Assessment of Interaction Behaviors of Cement-Emulsified Asphalt Based on Micro-Morphological and Macro-Rheological Approaches

Abstract

Cement emulsified asphalt composite binder (CEACB) plays a determining role in the construction of cold recycled asphalt pavements. Understanding the interaction behaviors of cement-emulsified asphalt is very essential to promote the serviceability of CEACB. The objective of this study was to explore the interaction behaviors and mechanism of cement-emulsified asphalt associated with microstructural characteristics and to assess the interaction ability of cement-emulsified asphalt by performing macro-rheological measurements. Firstly, the physico-chemical interaction of cement-emulsified asphalt was qualitatively discussed by analyzing the difference of characteristic peaks based on Fourier transform infrared (FTIR) spectrometer. Secondly, the micro-morphological evolution behaviors of CEACB attributing to the cement-emulsified asphalt interaction were investigated by using a fluorescence microscope (FM) and laser particle size analyzer (LPSA). Thirdly, the microstructural characteristics of CEACB were studied by observing the spatial network structure through the scanning electron microscopy (SEM).

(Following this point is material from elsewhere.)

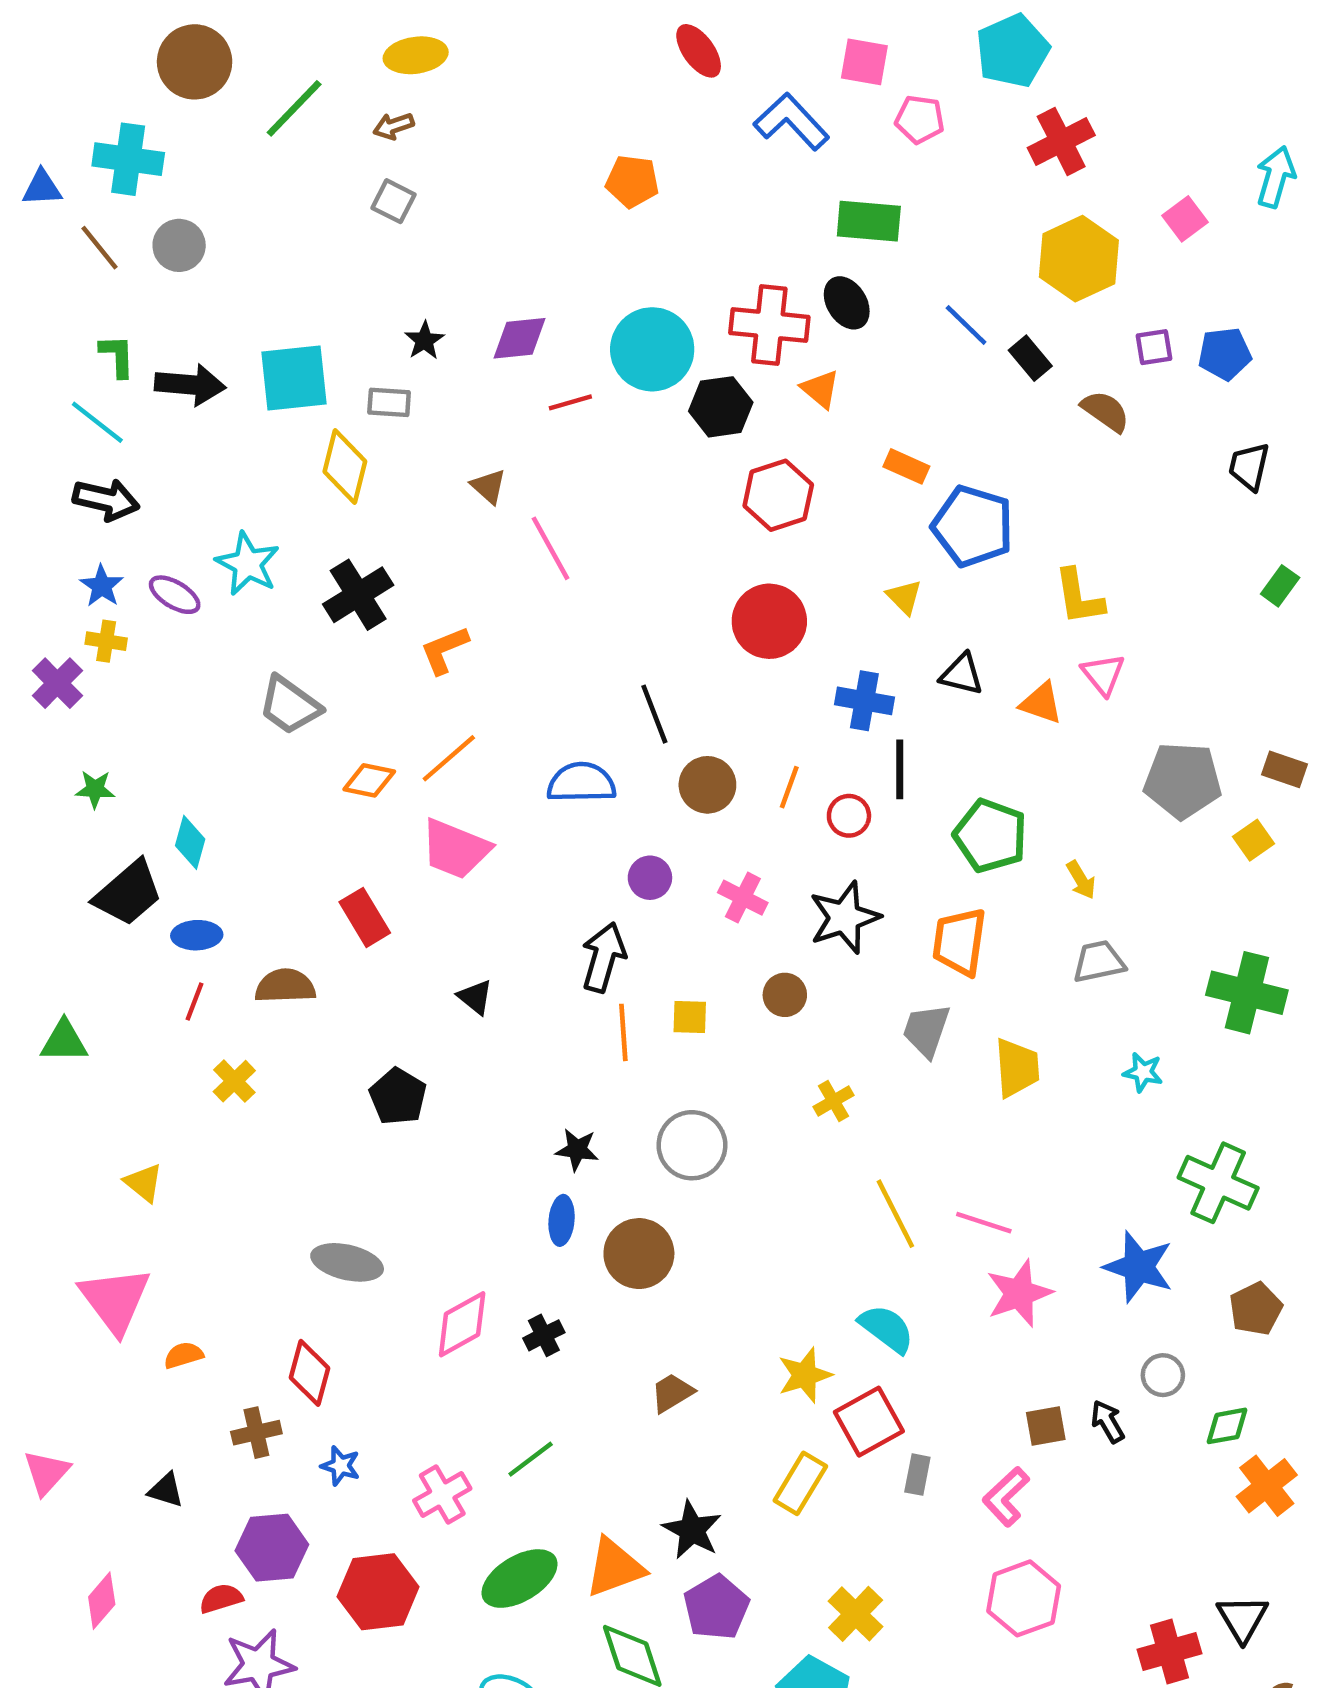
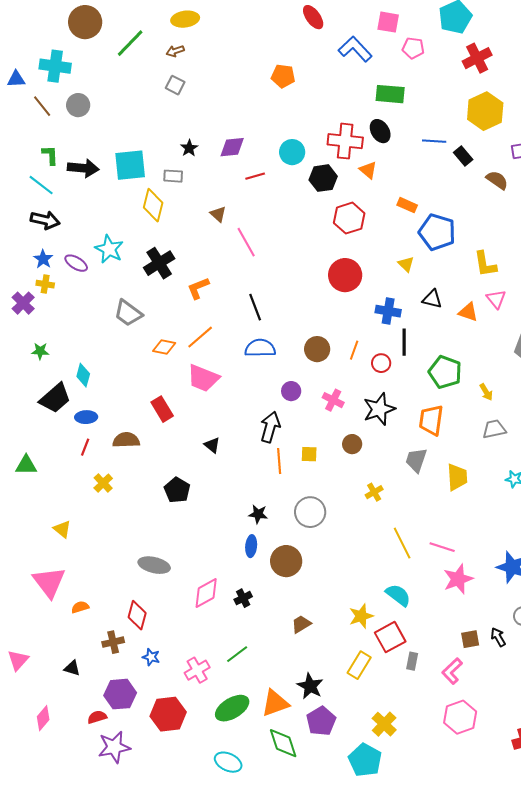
blue line: (966, 325) -> (434, 141), turned -40
cyan circle: (652, 349) -> (292, 152), size x0.7
black line: (654, 714) -> (255, 307), moved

Finally, the macro-rheological index based on dynamic rheological shear (DSR) test was proposed to evaluate the interaction ability of cement-emulsified asphalt. The results show that the cement-emulsified asphalt interaction is merely a physical blending process due to the occurrence of no new characteristic peaks in the FTIR spectrum except for cement hydration products. The cement-emulsified asphalt interaction in early-age CEACB could be reflected by the aggregation process among asphalt droplets and the adsorption action of cement particles to asphalt droplets. A reasonable ratio of cement to emulsified asphalt could promote the formation of the denser spatial network structure of CEACB along with cement hydration products growing and interweaving with asphalt films. The K-B-G* index based on macro-rheological properties of CEACB with full consideration of cement hydration process is very suitable for evaluating the interaction ability of cement-emulsified asphalt under the condition of different cement proportions and curing time. The research would provide the support for understanding the natural properties of CEACB and promote the improvement of the mechanical performance of cold recycled asphalt pavements.